Internationalizing the Mac OS X terminal

That international characters don't work properly in Terminal.app is fairly annoying when everything else in OS X just works out of the box.

Here is my recipe for fixing it. For good measure we'll fix the X11 xterm and GTK too. I know many people use and love iTerm, but it appears it doesn't have proper support for combining diacritical characters. These instructions work with the Terminal.app that ships with OS X. They also greatly improve on iTerm's capabilities, however it's not perfect.

One of the first things you'll notice when typing an international character in Terminal.app, such as æ, ü, é or whatever, is that it will show up as ae, u and e respectively. This is no good. Make sure Terminal.app is configured correctly, go to its "Window settings..." and make sure that "Wide glyphs for Japanese.." is checked and that Character Set Encoding is set to "Unicode (UTF-8)".

For iTerm, go to the Session Info window and make sure the Encoding setting is "Unicode (UTF-8)"

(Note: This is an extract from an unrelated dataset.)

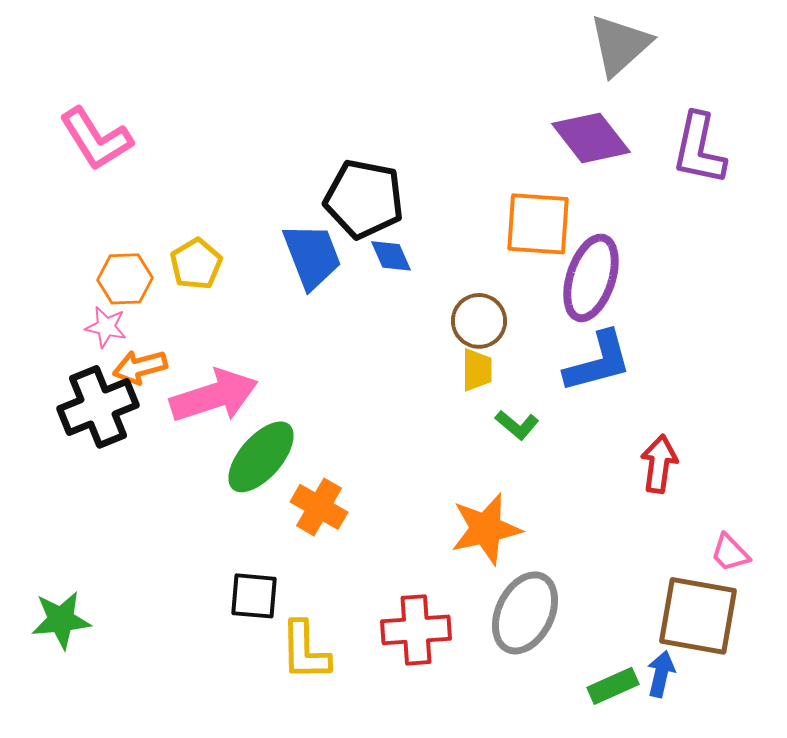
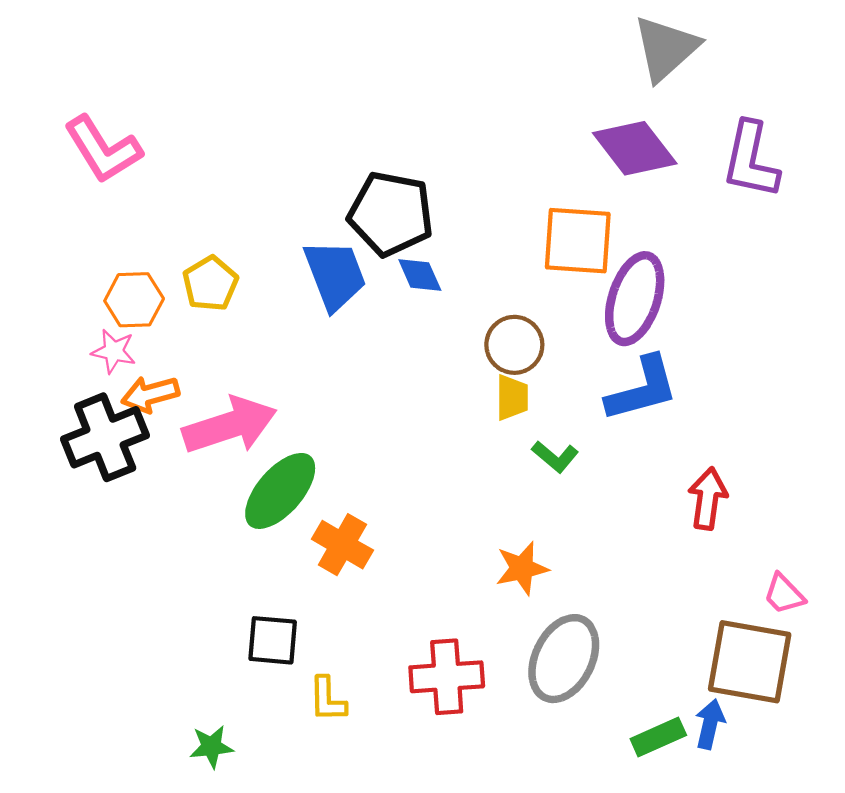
orange star: (486, 529) -> (522, 568), size x0.7
green star: (61, 620) -> (211, 747), moved, size x0.7
yellow L-shape: (305, 651) -> (327, 699), size x0.7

The culprit here is bash, the default shell that OS X ships with. It's a rather old version with no proper support for UTF-8, the text encoding we want to use. Well, it will actually work, but not when run as the first shell apparently.

To fix this, you'll need to have MacPorts installed (I suppose fink will work as well, but I haven't checked). MacPorts includes a newer version of bash that will work properly.

Installation instructions for MacPorts can be found here. MacPorts was previously named DarwinPorts, and the URL's have since changed, so after installing you should switch to the MacPorts repository by editing /opt/local/etc/ports/ports.conf and replacing rsync_server rsync.darwinports.org with rsync_server rsync.macports.org

Now that MacPorts is installed we can upgrade bash. Go to Terminal.app and type

$ sudo port install bash

After a while, bash will be installed and we can start using it.

First, the new bash needs to be added to the list of allowed shells in the system, edit /ets/shells (for instance by typing "sudo nano /etc/shells") and add the line /opt/local/bin/bash to the end.

Now you can start using the new bash, type

$ chsh

and change the line that reads /bin/bash to /opt/local/bin/bash. I assume you're using nano as the editor as it's default on the system, type Ctrl-X to save and exit.

If you try a new terminal session now you'll notice that international characters still don't work.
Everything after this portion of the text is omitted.